Der Gebäudesektor, auf den gut 36 Prozent aller CO2-Emissionen entfallen, ist ein großer Hebel zur Senkung der Emissionen. Die EU hat dazu die „Renovation Wave“ ins Leben gerufen, denn allein in Europa müssen etwa 30 Millionen Gebäude energetisch saniert werden, um die Klimaziele zu erreichen. Die Emissionen stammen aus der darin eingebetteten „grauen“ Energie, und aus der fortgesetzten Nutzung von immer mehr Strom sowie fossilen Brennstoffen wie Kohle, Öl und Gas. Wir müssen dafür jedoch nicht nur den Energiekonsum, sondern auch die -produktion ansehen, denn was nicht verbraucht wird, muss auch gar nicht erst erzeugt werden.

Um Emissionen zu senken, kann man die Gebäudeinfrastruktur technologisch optimieren und in erneuerbare Energien investieren. Gerade in bestehenden Gebäuden lässt sich damit der CO2-Ausstoß massiv senken.

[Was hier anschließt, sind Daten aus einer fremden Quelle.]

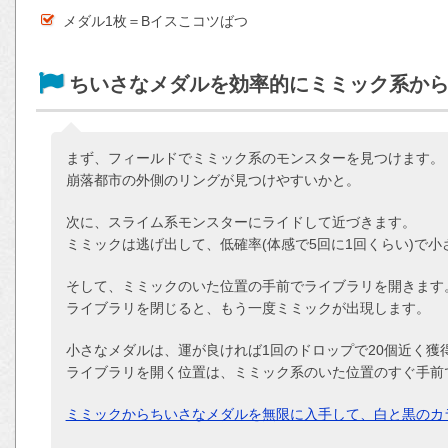
メダル1枚＝Bイスこコツばつ
ちいさなメダルを効率的にミミック系か
まず、フィールドでミミック系のモンスターを見つけます。
崩落都市の外側のリングが見つけやすいかと。
次に、スライム系モンスターにライドして近づきます。
ミミックは逃げ出して、低確率(体感で5回に1回くらい)で
そして、ミミックのいた位置の手前でライブラリを開きます
ライブラリを閉じると、もう一度ミミックが出現します。
小さなメダルは、運が良ければ1回のドロップで20個近く獲
ライブラリを開く位置は、ミミック系のいた位置のすぐ手前
ミミックからちいさなメダルを無限に入手して、白と黒のカ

Energieeffizienz Maßnahmen, optimierte Licht- und Laststeuerung, vorausschauende Maintenance sind hier wesentliche Hebel. Siemens liefert passende Produkte, Lösungen und Services, um Emissionen ganzheitlich zu reduzieren und den Dekarbonisierungsfortschritt zu messen.

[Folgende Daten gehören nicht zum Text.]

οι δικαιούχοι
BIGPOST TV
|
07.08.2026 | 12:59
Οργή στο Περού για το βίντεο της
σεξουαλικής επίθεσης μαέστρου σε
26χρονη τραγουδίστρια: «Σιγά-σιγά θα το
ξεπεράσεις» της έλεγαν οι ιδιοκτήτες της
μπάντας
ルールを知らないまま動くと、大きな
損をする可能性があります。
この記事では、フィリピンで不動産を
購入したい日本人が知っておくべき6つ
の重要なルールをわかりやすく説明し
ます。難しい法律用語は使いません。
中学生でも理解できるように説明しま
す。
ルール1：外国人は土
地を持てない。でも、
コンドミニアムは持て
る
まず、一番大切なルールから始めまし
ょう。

Der European Green Deal hat im Rahmen von „Fit for 55“ klare Vorgaben zur Reduzierung des Emissionsausstoßes veröffentlicht. Werden diese nicht erreicht, drohen erstens Strafsteuern, zweitens sinkt der Wert der Gebäudeinfrastruktur. Andersherum sind die EU-Subventionen ein großer Stimulus. Konnte man sich früher mit Zertifikaten retten, braucht man heute zielgerichtete Maßnahmen – und muss diese auch nach den ESG-Regularien nachweisen. Sonst wird es zunehmend schwieriger, im Markt zu bestehen. Nachhaltigkeit hat mittlerweile viel mit Reputation zu tun.

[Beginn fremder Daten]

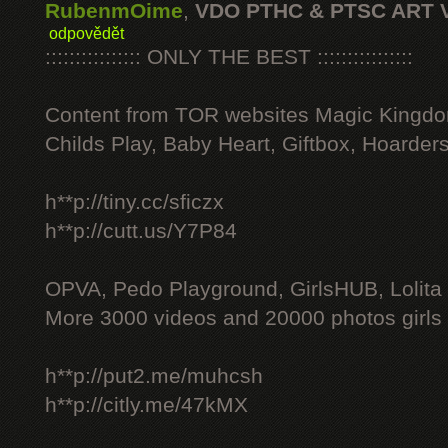
RubenmOime
,
VDO PTHC & PTSC ART 
odpovědět
:::::::::::::::: ONLY THE BEST ::::::::::::::::
Content from TOR websites Magic Kingdo
Childs Play, Baby Heart, Giftbox, Hoarders
h**p://tiny.cc/sficzx
h**p://cutt.us/Y7P84
OPVA, Pedo Playground, GirlsHUB, Lolita 
More 3000 videos and 20000 photos girls
h**p://put2.me/muhcsh
h**p://citly.me/47kMX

Schaut man in die Zukunft, wird es vermehrt intelligente Infrastruktur geben. Gebäude entstehen zweimal, einmal im digitalen Twin und dann real. Gebäudeinfrastruktur nutzt über die Digitalisierung die Daten des Gebäudes zur kontinuierlichen Optimierung, ist an Micro Grids angeschlossen, produziert erneuerbare Energie, vernetzt E-Mobility, nutzt Speicherkapazität und verfügt über ein effizientes Wassermanagement.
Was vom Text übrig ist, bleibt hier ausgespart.